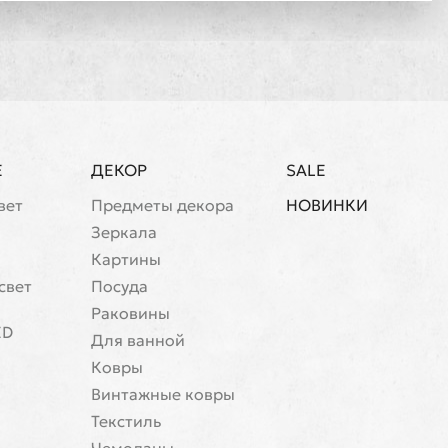
Е
ДЕКОР
SALE
вет
Предметы декора
НОВИНКИ
Зеркала
Картины
свет
Посуда
Раковины
ED
Для ванной
Ковры
Винтажные ковры
Текстиль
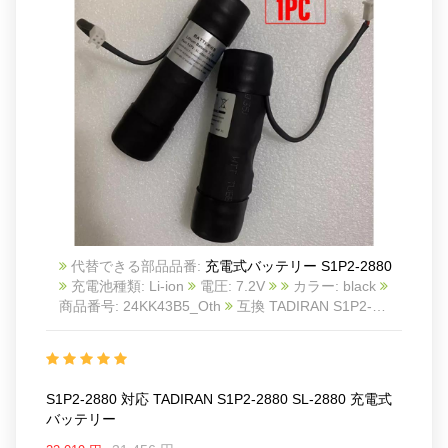
代替できる部品品番:
充電式バッテリー S1P2-2880
充電池種類: Li-ion
電圧: 7.2V
カラー: black
商品番号: 24KK43B5_Oth
互換 TADIRAN S1P2-
2880 SL-2880
互換品番: S1P2-2880
対応ラッ モ
デル: For TADIRAN S1P2-2880 SL-2880
S1P2-2880 対応 TADIRAN S1P2-2880 SL-2880 充電式
バッテリー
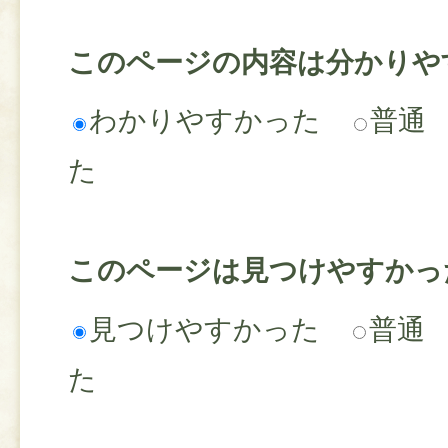
このページの内容は分かりや
わかりやすかった
普通
た
このページは見つけやすかっ
見つけやすかった
普通
た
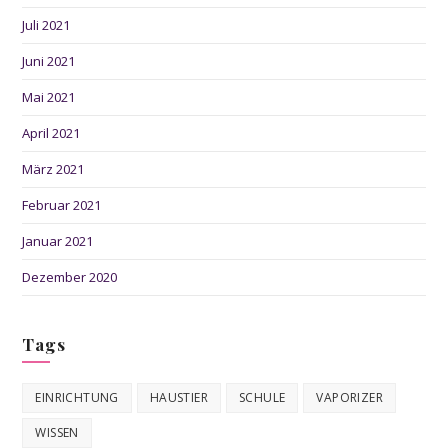
Juli 2021
Juni 2021
Mai 2021
April 2021
März 2021
Februar 2021
Januar 2021
Dezember 2020
Tags
EINRICHTUNG
HAUSTIER
SCHULE
VAPORIZER
WISSEN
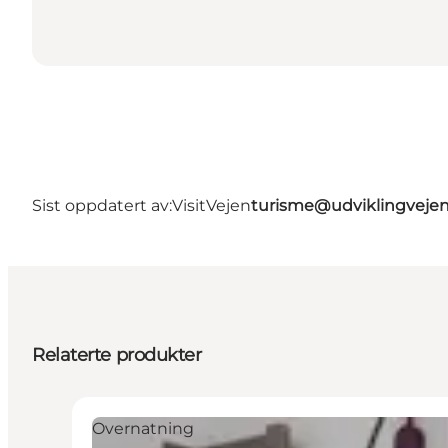
Sist oppdatert av:
VisitVejen
turisme@udviklingvejen
Relaterte produkter
Overnatning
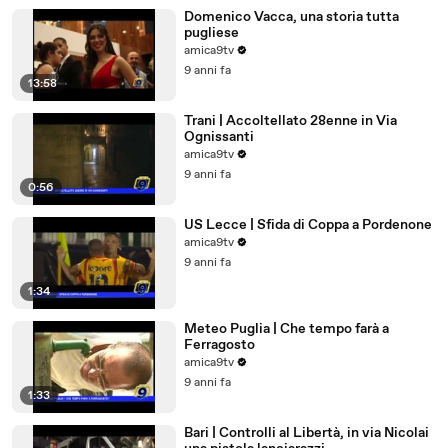
Domenico Vacca, una storia tutta
pugliese
amica9tv
9 anni fa
13:58
Trani | Accoltellato 28enne in Via
Ognissanti
amica9tv
9 anni fa
0:56
US Lecce | Sfida di Coppa a Pordenone
amica9tv
9 anni fa
1:34
Meteo Puglia | Che tempo farà a
Ferragosto
amica9tv
9 anni fa
1:33
Bari | Controlli al Libertà, in via Nicolai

**WHAT IS NEEDED:** The listing must be returned in full and exactly, apart from its pictures.

**WRITTEN RESPONSE:**
Е
ДЕКОР
SALE
вет
Предметы декора
НОВИНКИ
Зеркала
Картины
свет
Посуда
Раковины
ED
Для ванной
Ковры
Винтажные ковры
Текстиль
代替できる部品品番:
充電式バッテリー S1P2-2880
充電池種類: Li-ion
電圧: 7.2V
カラー: black
商品番号: 24KK43B5_Oth
互換 TADIRAN S1P2-
2880 SL-2880
互換品番: S1P2-2880
対応ラッ モ
デル: For TADIRAN S1P2-2880 SL-2880
S1P2-2880 対応 TADIRAN S1P2-2880 SL-2880 充電式
バッテリー
このページの内容は分かりや
わかりやすかった
普通
た
このページは見つけやすかっ
見つけやすかった
普通
た
Juli 2021
Juni 2021
Mai 2021
April 2021
März 2021
Februar 2021
Januar 2021
Dezember 2020
Tags
EINRICHTUNG
HAUSTIER
SCHULE
VAPORIZER
WISSEN
Sist oppdatert av:
VisitVejen
turisme@udviklingvejen
Relaterte produkter
Overnatning
Domenico Vacca, una storia tutta
pugliese
amica9tv
9 anni fa
13:58
Trani | Accoltellato 28enne in Via
Ognissanti
amica9tv
9 anni fa
0:56
US Lecce | Sfida di Coppa a Pordenone
amica9tv
9 anni fa
1:34
Meteo Puglia | Che tempo farà a
Ferragosto
amica9tv
9 anni fa
1:33
Bari | Controlli al Libertà, in via Nicolai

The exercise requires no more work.